> [Exercise]: Where the records below show a line containing "Different models of", start copying; end with the line containing "It is superior", and copy it too.

_ _ _ _ _ _ _

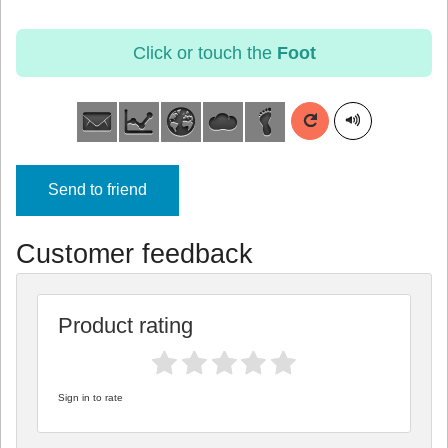
Click or touch the
Foot
Send to friend
Customer feedback
Product rating
Sign in to rate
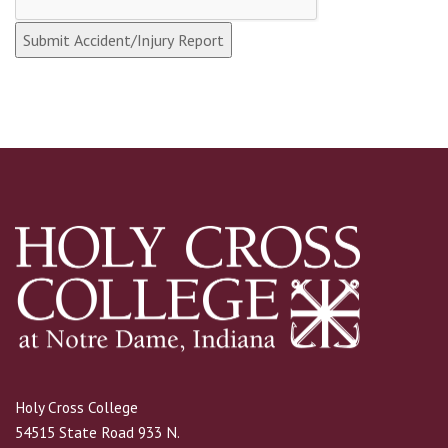
Holy Cross College
54515 State Road 933 N.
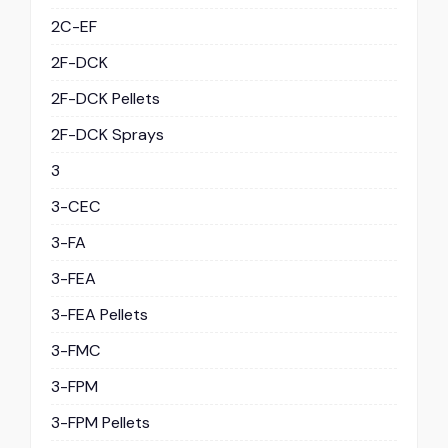
2C-EF
2F-DCK
2F-DCK Pellets
2F-DCK Sprays
3
3-CEC
3-FA
3-FEA
3-FEA Pellets
3-FMC
3-FPM
3-FPM Pellets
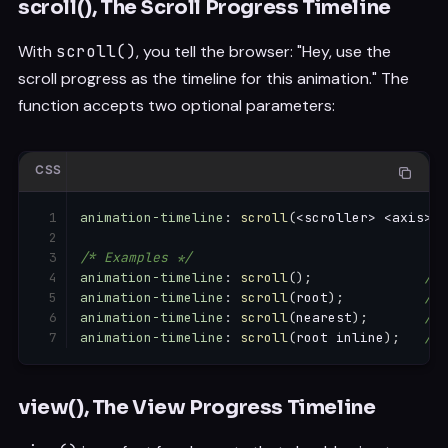
scroll(), The Scroll Progress Timeline
With
scroll()
, you tell the browser: "Hey, use the
scroll progress as the timeline for this animation." The
function accepts two optional parameters:
CSS
animation-timeline
:
scroll
(
<scroller> <axis>
)
;
/* Examples */
animation-timeline
:
scroll
(
)
;
/* 
animation-timeline
:
scroll
(
root
)
;
/* 
animation-timeline
:
scroll
(
nearest
)
;
/* 
animation-timeline
:
scroll
(
root inline
)
;
/* 
view(), The View Progress Timeline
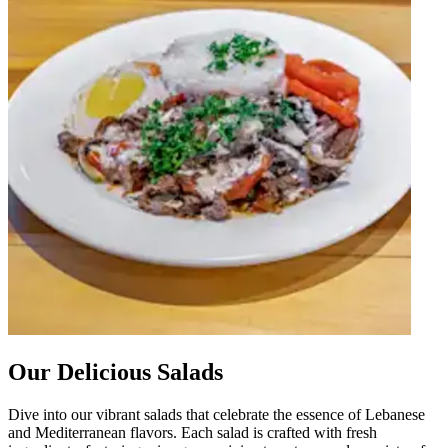
Our Delicious Salads
Dive into our vibrant salads that celebrate the essence of Lebanese
and Mediterranean flavors. Each salad is crafted with fresh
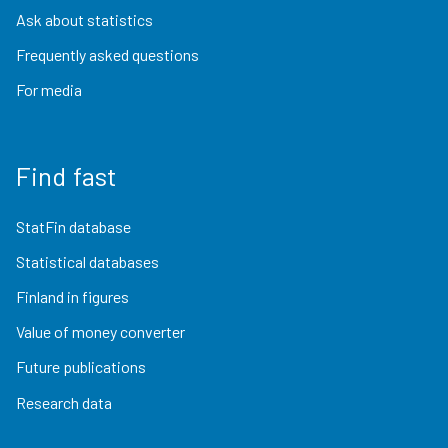
Ask about statistics
Frequently asked questions
For media
Find fast
StatFin database
Statistical databases
Finland in figures
Value of money converter
Future publications
Research data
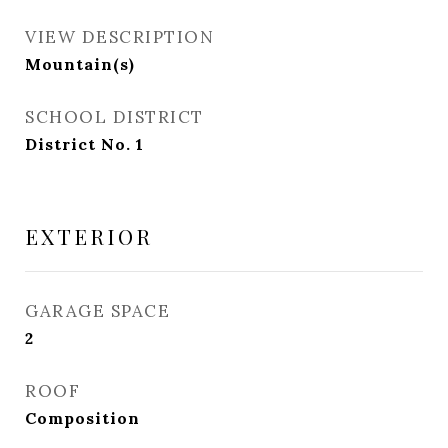
VIEW DESCRIPTION
Mountain(s)
SCHOOL DISTRICT
District No. 1
EXTERIOR
GARAGE SPACE
2
ROOF
Composition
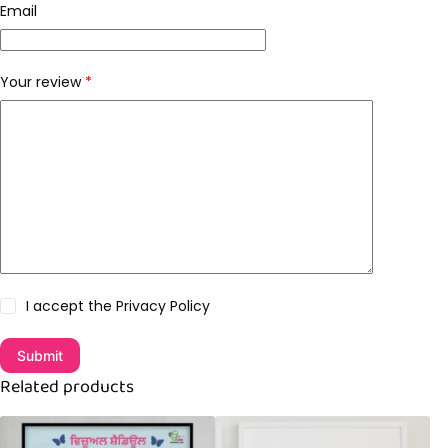
Email
Your review
*
I accept the
Privacy Policy
Submit
Related products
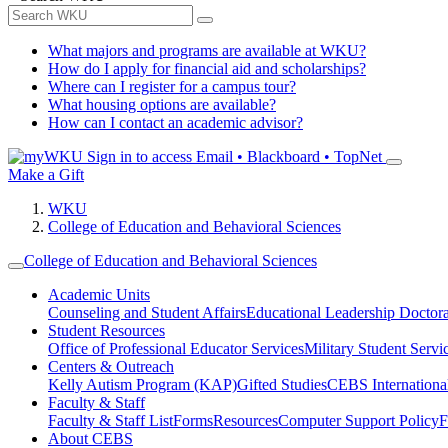
What majors and programs are available at WKU?
How do I apply for financial aid and scholarships?
Where can I register for a campus tour?
What housing options are available?
How can I contact an academic advisor?
Sign in to access
Email • Blackboard • TopNet
Make a Gift
WKU
College of Education and Behavioral Sciences
College of Education and Behavioral Sciences
Academic Units
Counseling and Student Affairs
Educational Leadership Doctor
Student Resources
Office of Professional Educator Services
Military Student Servi
Centers & Outreach
Kelly Autism Program (KAP)
Gifted Studies
CEBS International/
Faculty & Staff
Faculty & Staff List
Forms
Resources
Computer Support Policy
F
About CEBS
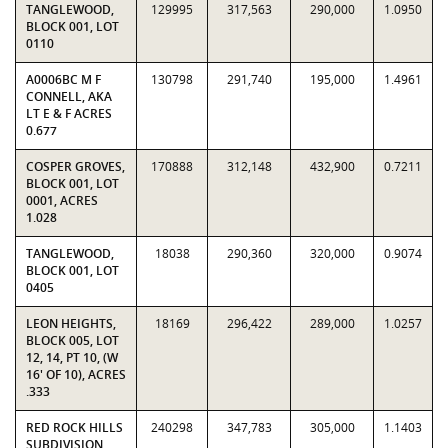
TANGLEWOOD,
129995
317,563
290,000
1.0950
BLOCK 001, LOT
0110
A0006BC M F
130798
291,740
195,000
1.4961
CONNELL, AKA
LT E & F ACRES
0.677
COSPER GROVES,
170888
312,148
432,900
0.7211
BLOCK 001, LOT
0001, ACRES
1.028
TANGLEWOOD,
18038
290,360
320,000
0.9074
BLOCK 001, LOT
0405
LEON HEIGHTS,
18169
296,422
289,000
1.0257
BLOCK 005, LOT
12, 14, PT 10, (W
16' OF 10), ACRES
.333
RED ROCK HILLS
240298
347,783
305,000
1.1403
SUBDIVISION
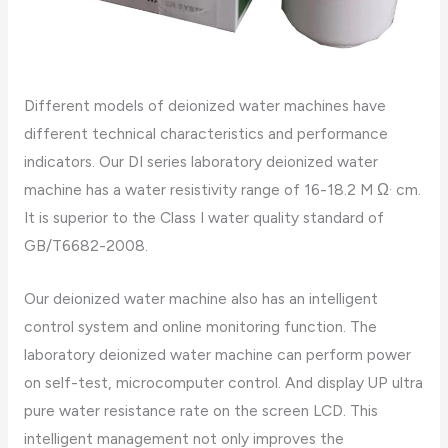
Different models of deionized water machines have
different technical characteristics and performance
indicators. Our DI series laboratory deionized water
machine has a water resistivity range of 16-18.2 M Ω· cm.
It is superior to the Class I water quality standard of
GB/T6682-2008.
Our deionized water machine also has an intelligent
control system and online monitoring function. The
laboratory deionized water machine can perform power
on self-test, microcomputer control. And display UP ultra
pure water resistance rate on the screen LCD. This
intelligent management not only improves the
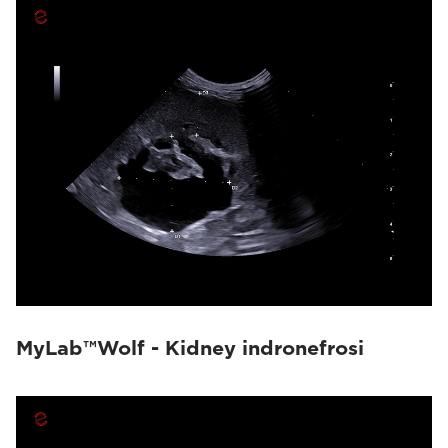
MyLab™Wolf - Kidney indronefrosi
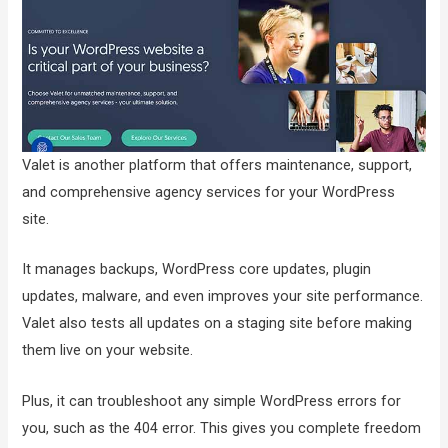
Valet is another platform that offers maintenance, support,
and comprehensive agency services for your WordPress
site.
It manages backups, WordPress core updates, plugin
updates, malware, and even improves your site performance.
Valet also tests all updates on a staging site before making
them live on your website.
Plus, it can troubleshoot any simple WordPress errors for
you, such as the 404 error. This gives you complete freedom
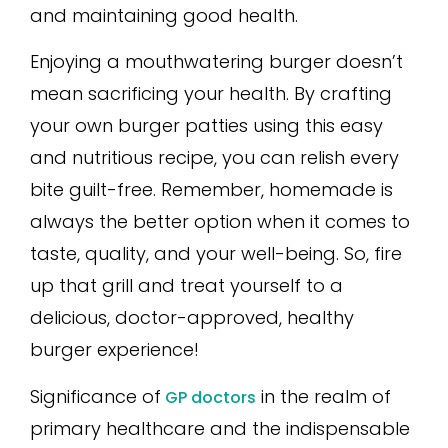
and maintaining good health.
Enjoying a mouthwatering burger doesn’t
mean sacrificing your health. By crafting
your own burger patties using this easy
and nutritious recipe, you can relish every
bite guilt-free. Remember, homemade is
always the better option when it comes to
taste, quality, and your well-being. So, fire
up that grill and treat yourself to a
delicious, doctor-approved, healthy
burger experience!
Significance of
in the realm of
GP doctors
primary healthcare and the indispensable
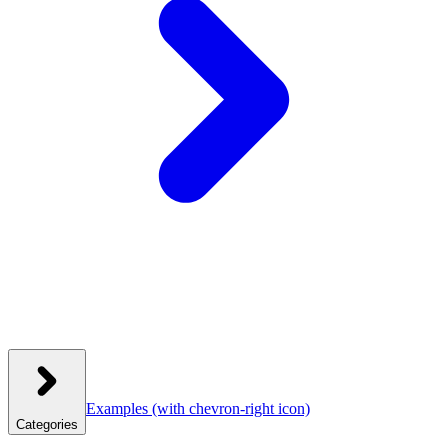
Examples
(with chevron-right icon)
Categories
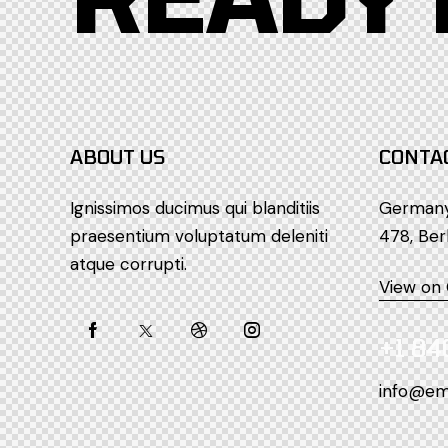
ABOUT US
CONTA
Ignissimos ducimus qui blanditiis
Germany 
praesentium voluptatum deleniti
478, Ber
atque corrupti.
View on
+1 84
info@em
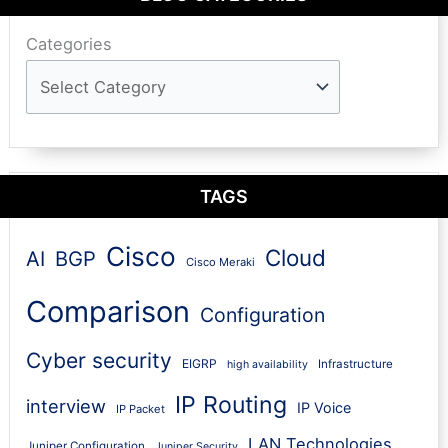
Categories
TAGS
Cisco
Cloud
AI
BGP
Cisco Meraki
Comparison
Configuration
Cyber security
EIGRP
Infrastructure
high availability
IP Routing
interview
IP Voice
IP Packet
LAN Technologies
Juniper Configuration
Juniper Security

_ _ _ _ _ _ _

> [The answer]:
Different models of deionized water machines have
different technical characteristics and performance
indicators. Our DI series laboratory deionized water
machine has a water resistivity range of 16-18.2 M Ω· cm.
It is superior to the Class I water quality standard of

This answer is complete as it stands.